Green motorcycles are often said to be bad luck. Why? By whom? And what's the story?
Many long time motorcycle riders seem to have explanations that have been passed down to them. A Google search reveals several dozen forum posts about the subject alone.
One rider explained that the olive-green painted WWII-era Harley-Davidson WLA bikes that were refurbished from wartime use to domestic use, were so worn out that they easily broke down on the road.
Another rider believed it was because the same WLAs were used by messengers, and that German snipers made a specific point to shoot these riders, who became easy targets.
There was also a rider who was told that it goes back to before WWII, when many British-made racing motorcycles were painted green, and often beat Harleys on the track. The bad luck somehow stuck to Harleys.
One person had heard that a green motorcycle could easily blend into the landscape and make it difficult to see.
As it turns out, the color green has been associated with bad luck and misfortune for centuries, way back before motorcycles and automobiles.
Green has long been associated with unripen fruit, translating into youth and inexperience among popular culture. Words and phrases like "greenhorn" and "green around the edges" are used to refer to someone as unskilled or unprepared.
The color also symbolizes jealousy and envy.
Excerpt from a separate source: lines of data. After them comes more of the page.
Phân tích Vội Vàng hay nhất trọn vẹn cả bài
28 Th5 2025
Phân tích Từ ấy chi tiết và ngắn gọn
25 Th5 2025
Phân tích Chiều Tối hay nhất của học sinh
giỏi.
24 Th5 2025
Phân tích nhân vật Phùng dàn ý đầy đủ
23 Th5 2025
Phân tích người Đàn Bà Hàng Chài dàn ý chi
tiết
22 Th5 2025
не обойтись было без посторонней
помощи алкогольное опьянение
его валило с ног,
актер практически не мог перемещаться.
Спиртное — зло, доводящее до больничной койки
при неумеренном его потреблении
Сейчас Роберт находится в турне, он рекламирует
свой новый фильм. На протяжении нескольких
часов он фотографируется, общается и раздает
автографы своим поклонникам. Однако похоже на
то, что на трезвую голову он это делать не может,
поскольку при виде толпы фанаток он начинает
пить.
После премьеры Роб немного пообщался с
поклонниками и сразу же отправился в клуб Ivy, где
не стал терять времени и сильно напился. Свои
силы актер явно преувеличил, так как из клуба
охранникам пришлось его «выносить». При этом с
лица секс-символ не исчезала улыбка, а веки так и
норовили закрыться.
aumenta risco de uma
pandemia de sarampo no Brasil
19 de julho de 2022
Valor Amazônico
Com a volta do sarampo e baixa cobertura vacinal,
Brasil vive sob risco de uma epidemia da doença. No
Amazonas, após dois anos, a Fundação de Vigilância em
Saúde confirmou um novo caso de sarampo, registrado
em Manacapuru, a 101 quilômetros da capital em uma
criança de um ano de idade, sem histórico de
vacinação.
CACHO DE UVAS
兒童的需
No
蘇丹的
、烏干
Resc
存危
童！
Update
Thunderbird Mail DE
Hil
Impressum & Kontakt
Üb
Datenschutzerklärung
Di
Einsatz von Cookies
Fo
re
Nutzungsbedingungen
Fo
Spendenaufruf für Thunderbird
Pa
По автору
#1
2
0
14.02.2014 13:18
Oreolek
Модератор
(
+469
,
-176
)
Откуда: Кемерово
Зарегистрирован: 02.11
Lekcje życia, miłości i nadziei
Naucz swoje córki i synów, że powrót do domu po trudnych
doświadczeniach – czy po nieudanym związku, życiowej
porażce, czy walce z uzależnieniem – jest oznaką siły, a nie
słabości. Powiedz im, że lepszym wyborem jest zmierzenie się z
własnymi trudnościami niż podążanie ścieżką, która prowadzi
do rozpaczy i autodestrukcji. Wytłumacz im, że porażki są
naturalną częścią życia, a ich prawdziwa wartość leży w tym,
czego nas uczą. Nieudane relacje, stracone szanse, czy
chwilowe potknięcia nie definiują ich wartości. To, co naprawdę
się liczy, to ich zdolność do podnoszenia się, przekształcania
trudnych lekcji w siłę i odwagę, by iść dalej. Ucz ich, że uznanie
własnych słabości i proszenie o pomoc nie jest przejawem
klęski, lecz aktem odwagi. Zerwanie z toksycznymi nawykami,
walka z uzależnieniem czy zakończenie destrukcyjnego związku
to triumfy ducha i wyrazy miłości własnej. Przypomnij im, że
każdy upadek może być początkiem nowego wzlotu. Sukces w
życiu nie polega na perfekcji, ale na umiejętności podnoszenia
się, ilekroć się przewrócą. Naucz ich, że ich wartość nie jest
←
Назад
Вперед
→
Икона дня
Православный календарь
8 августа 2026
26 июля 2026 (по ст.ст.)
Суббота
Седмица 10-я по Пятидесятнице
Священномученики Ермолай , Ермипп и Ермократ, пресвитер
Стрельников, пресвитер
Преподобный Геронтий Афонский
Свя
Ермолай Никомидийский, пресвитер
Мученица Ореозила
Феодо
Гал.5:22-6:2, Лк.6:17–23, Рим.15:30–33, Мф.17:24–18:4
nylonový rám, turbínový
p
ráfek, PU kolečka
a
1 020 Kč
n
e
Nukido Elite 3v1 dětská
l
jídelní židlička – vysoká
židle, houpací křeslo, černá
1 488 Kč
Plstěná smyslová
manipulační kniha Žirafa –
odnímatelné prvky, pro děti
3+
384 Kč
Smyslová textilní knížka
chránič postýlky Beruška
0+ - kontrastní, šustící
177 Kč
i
The phrase, "green with envy" is common today, but hundreds of years ago, William Shakespeare used the expression, "green-eyed monster" to refer to the same thing.
Green is also used to illustrate sickness. "Green around the gills" is said to describe someone who looks nauseated. It's also used to describe spoiled food, in reference to mold. In another example, green swimming pools are avoided like the plague.
As it turns out, the bad luck extended to green motorcycles is also there with green automobiles. According to Snopes.com, green cars have hit a string of bad luck for as long as there have been cars.
To those of a superstitious bent, green cars seem far more prone than those of other hue to develop mysterious ailments and proclivities: strange rattles, odd knocks, and abrupt pulls towards the road's edge (especially when there are concrete bridge abutments such vehicles might be drawn into).
Snopes goes on to illustrate the superstition of green in auto racing, pointing out that Mario Andretti never signs autographs with green ink, and that Joe Weatherly once removed his socks for a race because rain had changed their color from blue to green.
The bad luck of green motorcycles is really just an extension of the bad luck of green-hued automobiles, which is likely an extension of green as a unlucky color throughout history.